>>

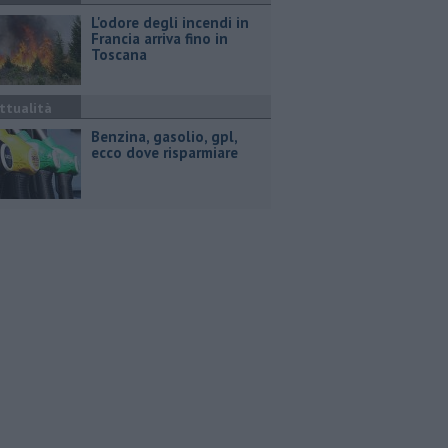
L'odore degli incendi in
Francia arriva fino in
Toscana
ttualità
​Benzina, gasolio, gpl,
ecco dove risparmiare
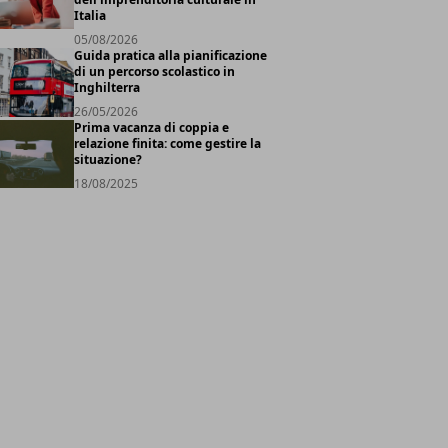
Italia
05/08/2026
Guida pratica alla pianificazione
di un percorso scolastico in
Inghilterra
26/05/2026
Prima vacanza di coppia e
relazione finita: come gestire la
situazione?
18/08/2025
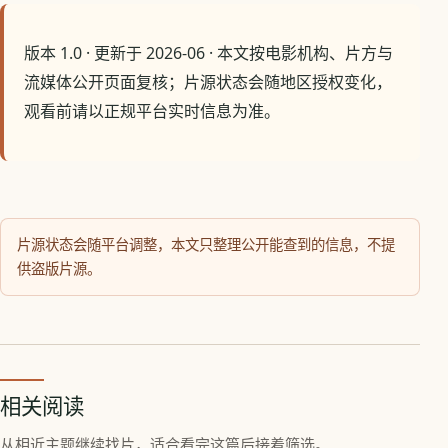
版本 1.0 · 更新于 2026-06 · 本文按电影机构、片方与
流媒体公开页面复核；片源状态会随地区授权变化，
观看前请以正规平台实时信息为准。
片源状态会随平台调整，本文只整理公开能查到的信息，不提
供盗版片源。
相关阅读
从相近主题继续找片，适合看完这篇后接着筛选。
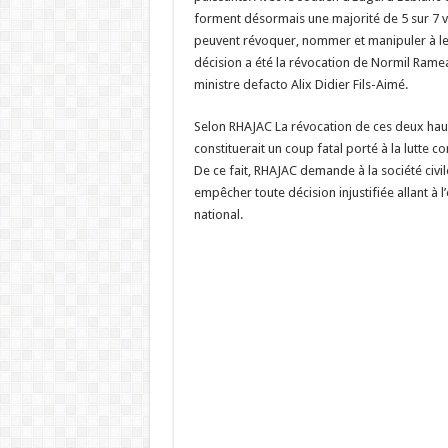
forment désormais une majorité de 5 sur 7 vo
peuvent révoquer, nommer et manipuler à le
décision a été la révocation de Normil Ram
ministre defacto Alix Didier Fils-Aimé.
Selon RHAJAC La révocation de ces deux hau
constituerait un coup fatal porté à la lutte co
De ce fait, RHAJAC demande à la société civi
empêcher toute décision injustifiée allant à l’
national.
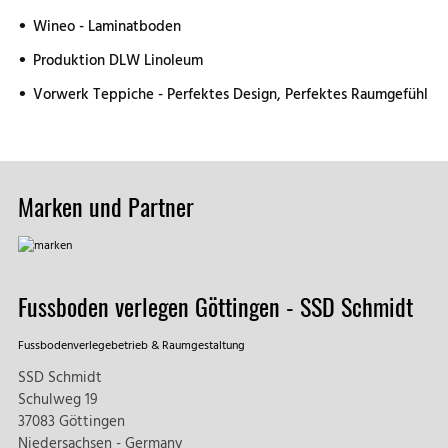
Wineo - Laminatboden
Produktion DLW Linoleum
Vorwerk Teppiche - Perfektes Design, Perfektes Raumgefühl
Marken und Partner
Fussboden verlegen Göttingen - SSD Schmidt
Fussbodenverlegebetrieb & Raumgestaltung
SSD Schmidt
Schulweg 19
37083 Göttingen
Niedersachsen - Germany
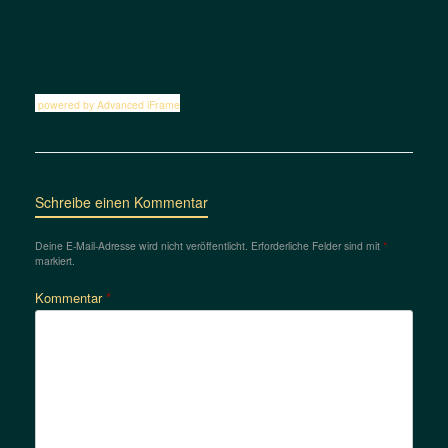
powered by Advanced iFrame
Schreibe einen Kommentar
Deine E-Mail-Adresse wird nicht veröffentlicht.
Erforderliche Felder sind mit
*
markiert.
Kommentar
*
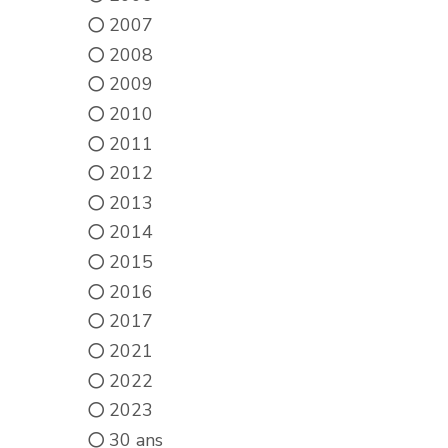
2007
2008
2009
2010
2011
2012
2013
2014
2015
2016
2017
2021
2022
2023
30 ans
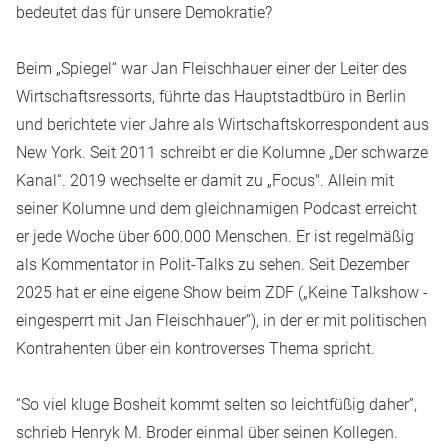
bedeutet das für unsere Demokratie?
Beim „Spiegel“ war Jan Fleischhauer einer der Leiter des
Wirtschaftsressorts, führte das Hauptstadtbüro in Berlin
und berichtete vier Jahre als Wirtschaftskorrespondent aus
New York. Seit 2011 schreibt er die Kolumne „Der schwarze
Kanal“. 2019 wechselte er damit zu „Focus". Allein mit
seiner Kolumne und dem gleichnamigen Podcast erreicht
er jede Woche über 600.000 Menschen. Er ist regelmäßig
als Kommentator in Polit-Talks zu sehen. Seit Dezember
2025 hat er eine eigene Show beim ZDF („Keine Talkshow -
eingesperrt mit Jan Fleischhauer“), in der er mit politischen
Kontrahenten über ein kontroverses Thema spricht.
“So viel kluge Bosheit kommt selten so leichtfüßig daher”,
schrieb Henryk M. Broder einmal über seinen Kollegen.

<<

**WHAT THE EXERCISE ASKS:**
How many lines in the listing contain "Seit"? Answer with the number alone.

**EXERCISE ANSWER:**
2